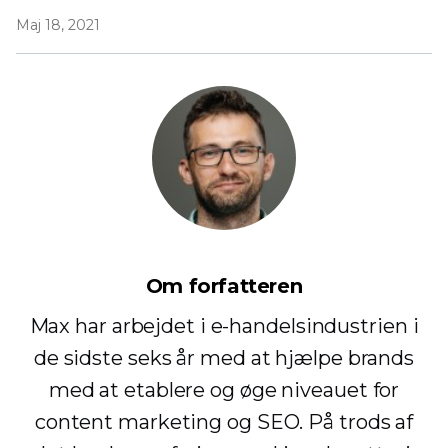
Maj 18, 2021
Om forfatteren
Max har arbejdet i e-handelsindustrien i
de sidste seks år med at hjælpe brands
med at etablere og øge niveauet for
content marketing og SEO. På trods af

* [What is needed]: Print the listing again exactly as it appears, except for the pictures, which stay out.

* [Solution to this task]:
Maj 18, 2021
Om forfatteren
Max har arbejdet i e-handelsindustrien i
de sidste seks år med at hjælpe brands
med at etablere og øge niveauet for
content marketing og SEO. På trods af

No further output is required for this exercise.